The leading causes of deaths among the city’s pregnant women and new mothers were hemorrhage (28 women or 20.1 percent of deaths); blood clots (26 women or 18.7 percent of the deaths); pregnancy-induced high blood pressure (19 women or 13.7 percent); and cardiovascular conditions (18 women or 13 percent), again according to the report.
Priya Agrawal, M.D., the head of a 16-state program—including New York—to reduce maternal mortality, has been calling in recent months for the U.S. to “immediately” address maternal deaths, estimated to be avoidable in at least half the cases.
For each maternal death in New York City, 100 women suffer severe health problems as a result of being pregnant, twice the national rate, according to testimony provided to the New York City Council by the city’s health department.
A Centers for Disease Control and Prevention study reported that the risk of severe maternal complications is three times greater following a Cesarean section and may include maternal death, cardiac arrest, hysterectomy, blood clots and major infections, as well as result in longer hospital stays and a greater chance of hospital readmission
This recent report did not include data on the percentage of Caesarian section births in New York City hospitals. Data from the New York State health department indicate that overall a third of births in the city involve the surgery and several hospitals had rates above 40 percent; one teaching hospital’s rates were above 50 percent.
Deaths from ectopic pregnancies rose in New York in the two sets of data that were studied, up to 11 percent in the latest period from 2.5 percent between 2001 and 2005. However, no explanation for the increase was included.

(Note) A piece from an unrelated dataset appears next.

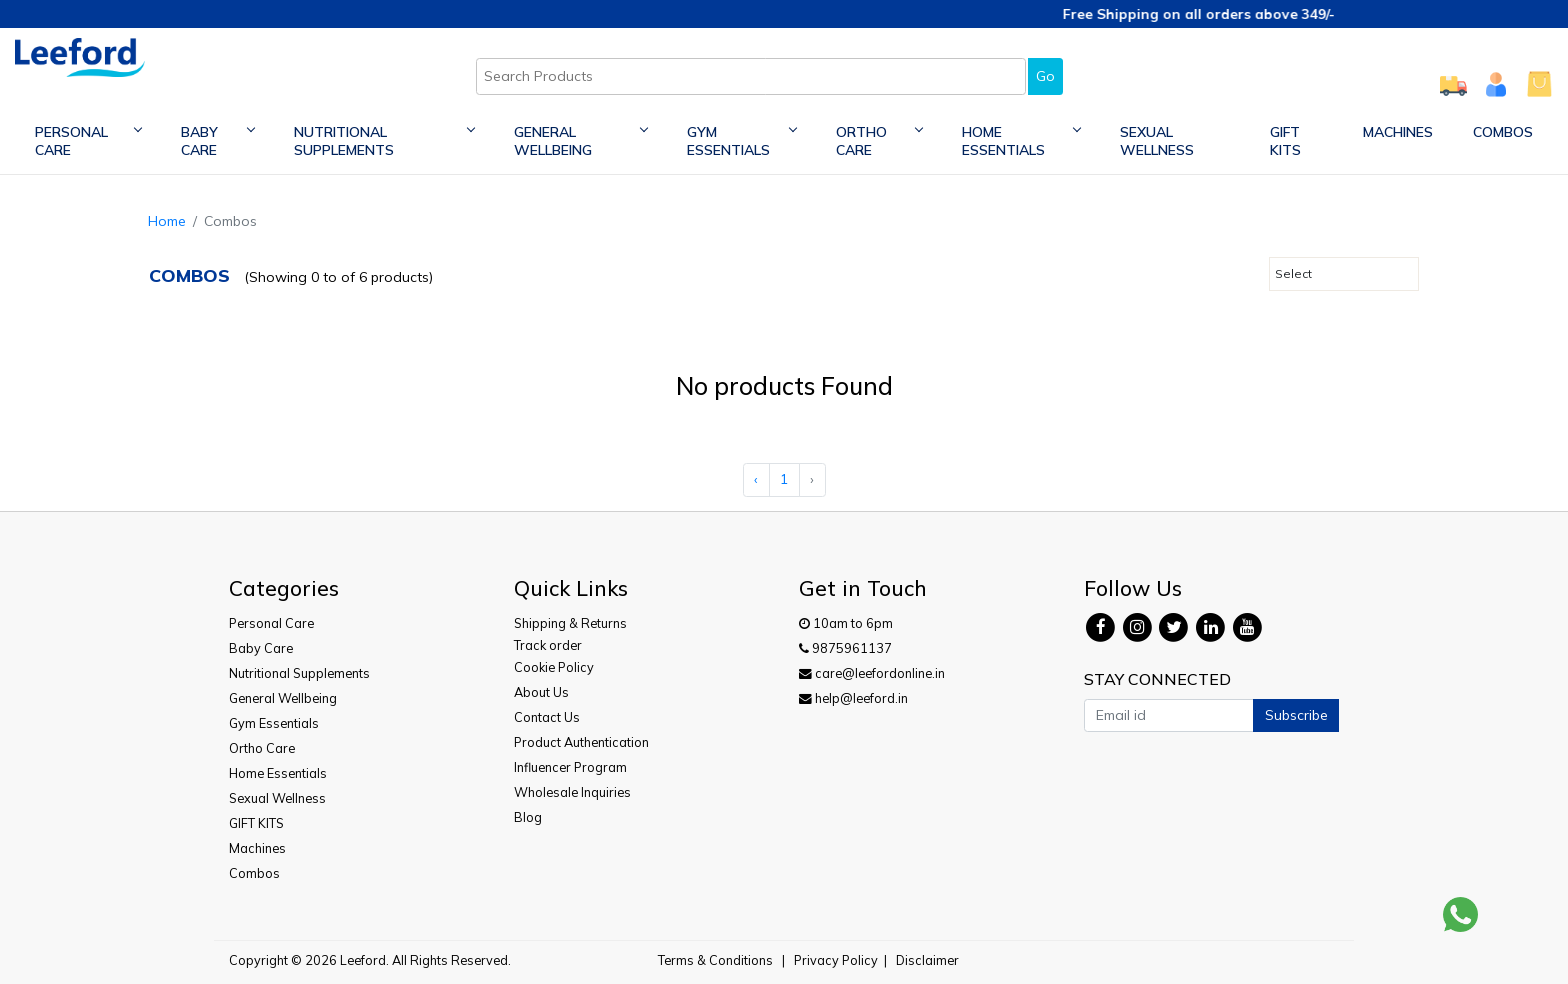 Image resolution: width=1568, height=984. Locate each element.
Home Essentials (1021, 141)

Ectopic pregnancies develop when a fertilized egg fails to attach to the uterus and attaches elsewhere, such as in a fallopian tube. They occur in 1-in-50 pregnancies nationally.
Dr. Agrawal was not reached for comment for this story, but as executive director of Merck for Mothers in the U.S., she has pointed to two major shortcomings in the nation’s care of pregnant women in recent forums.
“There’s no standard protocol for health professionals regarding pregnancy issues,” Dr. Agrawal said during a BlogHer conference in New York City. “And maternal deaths aren’t being counted in a reliable way.”
Merck and Co., the giant drug company based in Kenilworth, New Jersey, has pledged to spend $500 million worldwide to reduce maternal mortality. Its U.S. project includes a focus on establishing better clinical routines for managing obstetric emergencies.
A similar criticism of the quality of care provided to pregnant women is included in the New York Academy of Medicine’s 2011 public report. “Many patients–even those at high risk–are not screened appropriately for surgery” the document said, “nor do they meet with anesthesiology staff prior to entry to the operating room.”
It added that post-C-section patients are cared for in labor rooms rather than rooms dedicated to recovery from surgery.
The city’s maternal mortality rate varies from borough to borough: Manhattan’s total of eight maternal deaths from 2010 to 2012 produced a rate of 13.7 deaths per 100,000 births. In contrast, 36 Brooklyn women died during the same time period, for a rate of 29 deaths per 100,000 births, according to data published by the New York State Department of Health.